Sullenly, Damon turned his flag over. “A thousand minis.”
The class gasped. A thousand minis was a lot of money, even fake money. Good thing Damon’s design hadn’t won.
“Isaiah, what is the price of yours?”
Grinning, Isaiah turned his over. “Ten thousand minis.”
Todd saw a big, messy 10,000 scrawled in crayon. The class was in an uproar now.
“But, Isaiah—” Ms. Ives sputtered. “That’s an awful lot for one flag?”
“That’s ridiculous!” Damon burst out. “We have to pay nine thousand more minis for a flag that got one more vote. I think we should vote again, now that we know the prices.”

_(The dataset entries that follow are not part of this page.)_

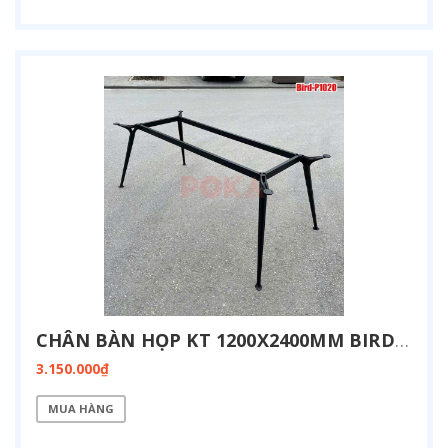
CHÂN BÀN HỌP KT 1200X2400MM BIRD-P1224
3.150.000₫
MUA HÀNG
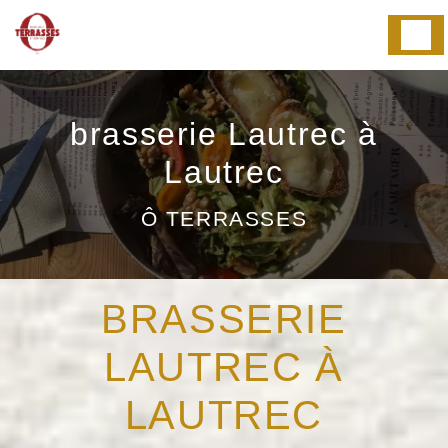
Panneau de gestion des cookies
brasserie Lautrec à
Lautrec
Ô TERRASSES
BRASSERIE
LAUTREC À
LAUTREC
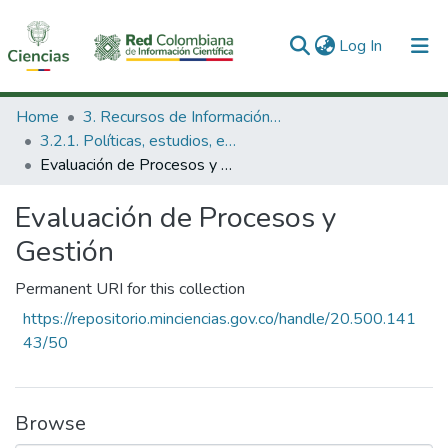
(current)
Log In
Communities & Collections
Home
3. Recursos de Información Científica y Tecnológica
3.2.1. Políticas, estudios, evaluaciones e indicadores de CTeI
All of DSpace
Evaluación de Procesos y Gestión
Statistics
Evaluación de Procesos y
Gestión
Permanent URI for this collection
https://repositorio.minciencias.gov.co/handle/20.500.141
43/50
Browse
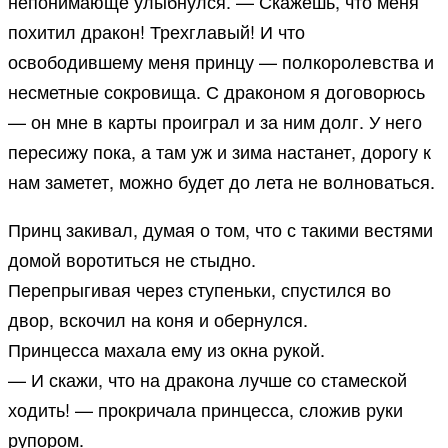
непонимающе улыбнулся. — Скажешь, что меня
похитил дракон! Трехглавый! И что
освободившему меня принцу — полкоролевства и
несметные сокровища. С драконом я договорюсь
— он мне в карты проиграл и за ним долг. У него
пересижу пока, а там уж и зима настанет, дорогу к
нам заметет, можно будет до лета не волноваться.
Принц закивал, думая о том, что с такими вестями
домой воротиться не стыдно.
Перепрыгивая через ступеньки, спустился во
двор, вскочил на коня и обернулся.
Принцесса махала ему из окна рукой.
— И скажи, что на дракона лучше со стамеской
ходить! — прокричала принцесса, сложив руки
рупором.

Todd was too mad to raise his hand. “No! It was your idea to vote for the flags without knowing the prices. It was a bad idea, but that’s what we voted to do. Isaiah’s design wins.”
Ms. Ives looked from Todd to Damon and back to Todd again. Then she smiled. “I think we’re learning some very interesting things from Mini-Society,” she said. “Our new flag will be Isaiah’s chicken. We’ll fly it over our Mini-Society buildings. Isaiah, come to our bank, and Spencer”—the boy who had been voted banker—“will pay you ten thousand minis.”
Without knocking over his chair, Isaiah presented himself at the bank.
Todd grinned. They hadn’t even had their first selling session yet, and Isaiah—Isaiah!—was already the richest man in town.